Nonfiction Monday -- Look Inside a Log Cabin

Look Inside a Log Cabin by Mari Schuh. Mankato, Mn: Capstone Press, a Pebble Plus book, 2009. Available now.

Now, I know that Capstone is a small press located in a northern state in the middle of the United States, but do they have to be so focused on Minnesota that they don't realize there are log cabins in other states? Why do I ask? Well -- the book starts right out declaring that Swedish pioneers built the first log cabins in America.

Oh, really? Minnesota does have a large settlement of people from Sweden, but not a lot of Swedes were among the early settlers in the Mid-Atlantic States, so how come there are so many old log cabins still standing here in the east? Some even have people living happily in them. Others are preserved in parks and museums. I live here and have seen many, myself. (I almost bought one, as a matter of fact.) Many of the eastern log cabins were built by German, Dutch, and English settlers before the War of Independence. There are log cabins up and down the east coast. Go visit Jamestown, or a reconstruction of the Pilgrim settlement in Massachusetts, or Valley Forge to see examples.

Same technique, though.
You find your tree and chop it down.
Trim the bark off, square the sides if you want, and notch the ends.
Here is where the book needs one more picture -- of men interlocking these notches together to build a strong wall. (I say 'mem' because those logs are darn heavy.) Modern kids probably have never built things with Lincoln Logs (TM of a toy), and probably have no idea how the house walls on the next page were put together. The Glossary in the back explains this a bit more, but it needs a picture.
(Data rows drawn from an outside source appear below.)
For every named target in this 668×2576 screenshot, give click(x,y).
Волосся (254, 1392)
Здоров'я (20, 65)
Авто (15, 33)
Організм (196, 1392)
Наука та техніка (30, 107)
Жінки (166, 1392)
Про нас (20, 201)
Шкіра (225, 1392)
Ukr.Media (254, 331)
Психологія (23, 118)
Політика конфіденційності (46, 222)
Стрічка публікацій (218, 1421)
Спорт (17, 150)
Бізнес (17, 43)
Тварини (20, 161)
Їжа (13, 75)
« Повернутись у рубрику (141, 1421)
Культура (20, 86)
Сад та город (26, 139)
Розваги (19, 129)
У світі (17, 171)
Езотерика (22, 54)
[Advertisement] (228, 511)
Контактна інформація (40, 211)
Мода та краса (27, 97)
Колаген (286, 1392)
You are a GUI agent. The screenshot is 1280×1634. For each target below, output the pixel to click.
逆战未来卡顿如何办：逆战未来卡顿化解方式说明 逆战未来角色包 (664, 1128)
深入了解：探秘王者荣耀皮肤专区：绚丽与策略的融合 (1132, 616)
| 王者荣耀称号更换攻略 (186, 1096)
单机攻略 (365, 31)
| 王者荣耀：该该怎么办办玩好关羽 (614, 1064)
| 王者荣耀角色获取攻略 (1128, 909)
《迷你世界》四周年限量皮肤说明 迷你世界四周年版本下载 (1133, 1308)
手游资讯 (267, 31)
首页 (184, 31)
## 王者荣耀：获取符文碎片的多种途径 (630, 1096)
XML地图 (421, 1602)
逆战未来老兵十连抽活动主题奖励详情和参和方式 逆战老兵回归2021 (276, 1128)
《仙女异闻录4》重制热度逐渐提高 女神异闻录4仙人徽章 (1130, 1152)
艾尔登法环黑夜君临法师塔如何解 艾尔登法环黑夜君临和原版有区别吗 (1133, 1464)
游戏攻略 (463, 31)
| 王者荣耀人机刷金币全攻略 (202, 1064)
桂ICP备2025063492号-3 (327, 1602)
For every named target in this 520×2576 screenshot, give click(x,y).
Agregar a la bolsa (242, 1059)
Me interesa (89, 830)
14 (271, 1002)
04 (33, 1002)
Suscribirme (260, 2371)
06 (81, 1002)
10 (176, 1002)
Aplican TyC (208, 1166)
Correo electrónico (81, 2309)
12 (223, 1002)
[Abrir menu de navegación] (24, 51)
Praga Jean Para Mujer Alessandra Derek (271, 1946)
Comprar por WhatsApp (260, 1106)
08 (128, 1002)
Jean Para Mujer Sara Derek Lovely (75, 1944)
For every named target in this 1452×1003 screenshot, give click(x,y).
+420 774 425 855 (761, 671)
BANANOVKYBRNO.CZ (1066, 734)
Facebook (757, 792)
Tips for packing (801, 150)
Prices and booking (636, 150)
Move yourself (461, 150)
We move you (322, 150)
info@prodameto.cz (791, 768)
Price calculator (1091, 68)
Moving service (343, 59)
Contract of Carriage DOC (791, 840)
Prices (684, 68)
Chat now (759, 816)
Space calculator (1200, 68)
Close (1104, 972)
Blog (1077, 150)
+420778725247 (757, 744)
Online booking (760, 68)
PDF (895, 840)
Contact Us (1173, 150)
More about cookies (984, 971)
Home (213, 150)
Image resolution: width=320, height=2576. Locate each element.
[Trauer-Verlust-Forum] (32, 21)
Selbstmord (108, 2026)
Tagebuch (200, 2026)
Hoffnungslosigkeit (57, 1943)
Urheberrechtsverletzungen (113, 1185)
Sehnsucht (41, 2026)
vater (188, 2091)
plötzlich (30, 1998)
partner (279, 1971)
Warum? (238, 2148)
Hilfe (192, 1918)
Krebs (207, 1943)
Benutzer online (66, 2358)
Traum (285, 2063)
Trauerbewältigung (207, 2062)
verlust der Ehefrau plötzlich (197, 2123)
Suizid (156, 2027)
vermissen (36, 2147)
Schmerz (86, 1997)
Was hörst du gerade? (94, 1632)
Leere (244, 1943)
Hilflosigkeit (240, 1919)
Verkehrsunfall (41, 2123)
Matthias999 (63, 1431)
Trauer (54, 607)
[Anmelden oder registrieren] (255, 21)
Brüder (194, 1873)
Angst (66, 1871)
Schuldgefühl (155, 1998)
This series is aimed at first graders with two sentences on the left and a photograph filling the page on the right out to the edges of the page.

Part of the' Look Inside' set which includes Look Inside an Igloo, Look Inside Pyramid, and Look Inside a Tepee as well as the Log Cabin book.

By now you should realize that I'm still digging through the box of sample books that Capstone Press sent me last fall. This particular one caught my eye because I've always been interested in early houses and have included pictures of them in my biographies of the first presidents. Plus, I learned how to build (and caulk) a log house at an early age.

No, we didn't buy the log cabin I mentioned above -- we bought a pre-Revolutionary War stone farmhouse, instead. Which also has a fireplace in every room. Now heated by a woodstove.